╭──
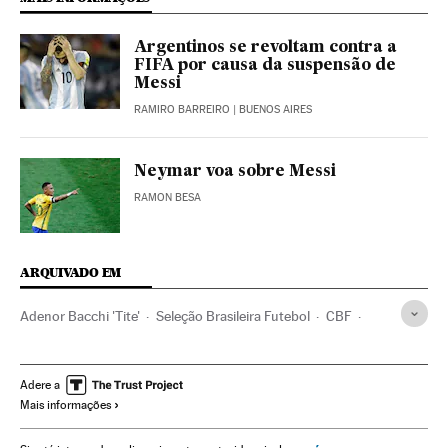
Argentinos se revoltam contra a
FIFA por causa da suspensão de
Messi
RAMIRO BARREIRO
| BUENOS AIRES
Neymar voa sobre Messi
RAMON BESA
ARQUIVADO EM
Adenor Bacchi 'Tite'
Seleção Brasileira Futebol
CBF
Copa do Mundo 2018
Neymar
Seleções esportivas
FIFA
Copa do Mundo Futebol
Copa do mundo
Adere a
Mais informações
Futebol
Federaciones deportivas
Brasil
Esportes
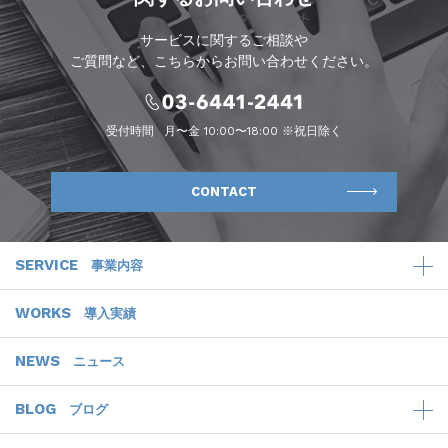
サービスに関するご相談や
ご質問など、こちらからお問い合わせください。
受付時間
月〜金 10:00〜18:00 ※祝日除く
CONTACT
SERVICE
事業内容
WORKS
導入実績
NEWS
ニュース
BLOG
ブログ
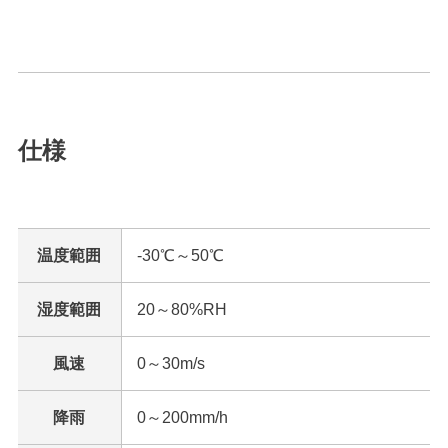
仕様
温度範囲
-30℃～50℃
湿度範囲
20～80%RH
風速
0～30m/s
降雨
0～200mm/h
╰──
╭──
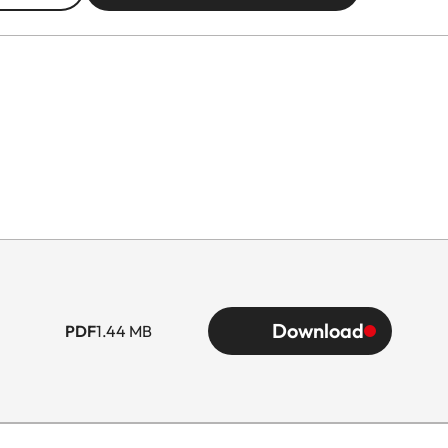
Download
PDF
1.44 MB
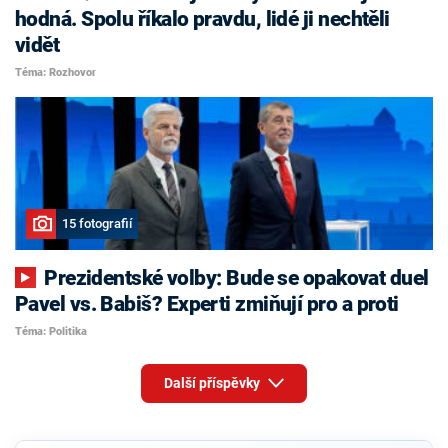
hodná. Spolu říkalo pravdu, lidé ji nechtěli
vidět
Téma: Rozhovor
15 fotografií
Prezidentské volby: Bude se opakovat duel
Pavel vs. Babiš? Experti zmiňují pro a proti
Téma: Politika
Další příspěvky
╰──
**Exercise requirements**. Send back an exact copy of only the lines from the line with "Prezidentské volby: Bude se opakovat duel" up to and including the line with "Další příspěvky" in the data above.

**Solution below**.
Prezidentské volby: Bude se opakovat duel
Pavel vs. Babiš? Experti zmiňují pro a proti
Téma: Politika
Další příspěvky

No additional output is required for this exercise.